**Work to be completed**
Go through the entries below, count every line with the string "header", and answer with only that number.

**Extracted records**
⁂
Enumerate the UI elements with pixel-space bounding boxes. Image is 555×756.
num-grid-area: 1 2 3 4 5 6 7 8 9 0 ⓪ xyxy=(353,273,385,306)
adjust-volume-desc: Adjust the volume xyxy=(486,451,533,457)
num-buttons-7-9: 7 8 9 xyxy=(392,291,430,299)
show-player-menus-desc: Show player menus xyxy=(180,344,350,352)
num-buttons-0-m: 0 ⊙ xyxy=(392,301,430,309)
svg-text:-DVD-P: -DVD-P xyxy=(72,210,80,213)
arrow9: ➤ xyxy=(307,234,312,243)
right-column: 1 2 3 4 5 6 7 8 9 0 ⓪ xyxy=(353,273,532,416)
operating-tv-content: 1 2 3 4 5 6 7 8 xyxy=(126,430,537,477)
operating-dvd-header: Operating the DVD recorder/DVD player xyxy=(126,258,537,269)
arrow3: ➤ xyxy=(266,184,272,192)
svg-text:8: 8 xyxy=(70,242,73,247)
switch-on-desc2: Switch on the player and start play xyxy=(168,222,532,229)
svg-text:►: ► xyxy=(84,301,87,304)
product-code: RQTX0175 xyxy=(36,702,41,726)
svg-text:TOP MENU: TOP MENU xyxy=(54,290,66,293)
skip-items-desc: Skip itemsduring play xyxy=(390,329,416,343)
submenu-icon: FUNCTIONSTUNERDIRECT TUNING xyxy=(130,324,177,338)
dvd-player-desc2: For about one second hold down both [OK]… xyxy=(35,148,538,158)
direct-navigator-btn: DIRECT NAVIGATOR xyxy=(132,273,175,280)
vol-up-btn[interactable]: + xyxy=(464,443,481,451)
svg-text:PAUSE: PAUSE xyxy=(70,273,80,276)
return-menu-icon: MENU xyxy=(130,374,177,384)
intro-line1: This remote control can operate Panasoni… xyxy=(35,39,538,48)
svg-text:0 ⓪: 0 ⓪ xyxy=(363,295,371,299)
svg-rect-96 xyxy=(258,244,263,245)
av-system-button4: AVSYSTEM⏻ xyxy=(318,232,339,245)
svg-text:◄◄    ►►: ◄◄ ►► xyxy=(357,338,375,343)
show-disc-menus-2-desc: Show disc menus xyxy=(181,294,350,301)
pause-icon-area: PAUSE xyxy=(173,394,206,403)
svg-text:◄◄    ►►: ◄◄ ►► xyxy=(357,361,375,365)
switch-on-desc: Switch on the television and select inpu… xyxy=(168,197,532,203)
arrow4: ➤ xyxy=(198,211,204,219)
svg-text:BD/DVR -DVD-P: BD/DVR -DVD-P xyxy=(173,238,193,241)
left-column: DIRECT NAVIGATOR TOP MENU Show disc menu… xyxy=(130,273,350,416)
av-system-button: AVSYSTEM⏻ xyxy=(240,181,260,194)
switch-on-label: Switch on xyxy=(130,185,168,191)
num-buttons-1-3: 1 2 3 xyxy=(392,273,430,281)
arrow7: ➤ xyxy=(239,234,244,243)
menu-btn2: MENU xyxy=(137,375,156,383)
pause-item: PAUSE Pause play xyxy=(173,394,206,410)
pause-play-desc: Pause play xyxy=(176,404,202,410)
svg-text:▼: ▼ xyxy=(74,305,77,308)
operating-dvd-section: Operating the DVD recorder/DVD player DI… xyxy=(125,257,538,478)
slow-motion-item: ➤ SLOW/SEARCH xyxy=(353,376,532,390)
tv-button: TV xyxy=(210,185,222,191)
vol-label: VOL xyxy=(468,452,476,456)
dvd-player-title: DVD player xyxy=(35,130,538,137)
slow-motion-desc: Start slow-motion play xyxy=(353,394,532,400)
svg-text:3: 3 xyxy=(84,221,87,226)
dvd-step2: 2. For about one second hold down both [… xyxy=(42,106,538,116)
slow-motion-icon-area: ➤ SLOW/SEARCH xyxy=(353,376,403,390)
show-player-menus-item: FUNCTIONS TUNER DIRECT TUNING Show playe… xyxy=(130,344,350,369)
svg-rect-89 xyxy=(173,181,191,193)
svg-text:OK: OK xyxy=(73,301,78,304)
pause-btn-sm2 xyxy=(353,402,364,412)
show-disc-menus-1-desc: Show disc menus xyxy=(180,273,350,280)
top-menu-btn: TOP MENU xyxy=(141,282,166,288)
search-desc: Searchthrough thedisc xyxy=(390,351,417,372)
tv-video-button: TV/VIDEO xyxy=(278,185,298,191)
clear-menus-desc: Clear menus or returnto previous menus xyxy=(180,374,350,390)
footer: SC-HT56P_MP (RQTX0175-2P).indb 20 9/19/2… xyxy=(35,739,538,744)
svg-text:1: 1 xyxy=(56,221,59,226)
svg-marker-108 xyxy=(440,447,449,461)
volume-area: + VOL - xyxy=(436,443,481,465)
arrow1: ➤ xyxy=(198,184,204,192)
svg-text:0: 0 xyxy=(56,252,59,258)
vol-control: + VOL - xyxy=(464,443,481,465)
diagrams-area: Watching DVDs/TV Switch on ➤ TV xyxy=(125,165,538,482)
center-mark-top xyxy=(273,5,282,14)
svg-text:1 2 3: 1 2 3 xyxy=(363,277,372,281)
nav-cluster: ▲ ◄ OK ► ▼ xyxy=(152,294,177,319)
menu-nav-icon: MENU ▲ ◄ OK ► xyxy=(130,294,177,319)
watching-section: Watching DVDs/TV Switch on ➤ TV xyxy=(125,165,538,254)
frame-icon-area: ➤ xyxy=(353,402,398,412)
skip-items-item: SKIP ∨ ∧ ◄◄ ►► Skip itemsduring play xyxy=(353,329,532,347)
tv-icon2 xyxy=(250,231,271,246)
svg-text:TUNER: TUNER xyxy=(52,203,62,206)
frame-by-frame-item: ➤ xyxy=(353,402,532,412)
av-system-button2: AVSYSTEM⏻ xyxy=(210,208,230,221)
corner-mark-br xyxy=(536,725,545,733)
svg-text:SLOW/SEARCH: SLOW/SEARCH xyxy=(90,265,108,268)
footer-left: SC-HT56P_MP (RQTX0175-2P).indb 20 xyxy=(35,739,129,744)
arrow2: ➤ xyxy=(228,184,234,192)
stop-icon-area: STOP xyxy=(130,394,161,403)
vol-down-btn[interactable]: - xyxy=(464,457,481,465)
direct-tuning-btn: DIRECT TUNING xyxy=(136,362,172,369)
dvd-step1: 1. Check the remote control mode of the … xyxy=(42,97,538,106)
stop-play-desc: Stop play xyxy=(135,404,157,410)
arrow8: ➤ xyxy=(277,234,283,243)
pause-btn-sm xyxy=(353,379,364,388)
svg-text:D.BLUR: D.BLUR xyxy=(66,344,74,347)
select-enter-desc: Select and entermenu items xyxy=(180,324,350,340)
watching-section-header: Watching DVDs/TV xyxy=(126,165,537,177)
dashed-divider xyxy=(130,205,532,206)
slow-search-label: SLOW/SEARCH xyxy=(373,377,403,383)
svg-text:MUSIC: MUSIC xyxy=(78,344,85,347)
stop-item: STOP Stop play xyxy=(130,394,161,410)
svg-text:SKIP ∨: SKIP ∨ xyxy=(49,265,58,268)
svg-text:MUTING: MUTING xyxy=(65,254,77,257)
⁂
**Exercise answer**
2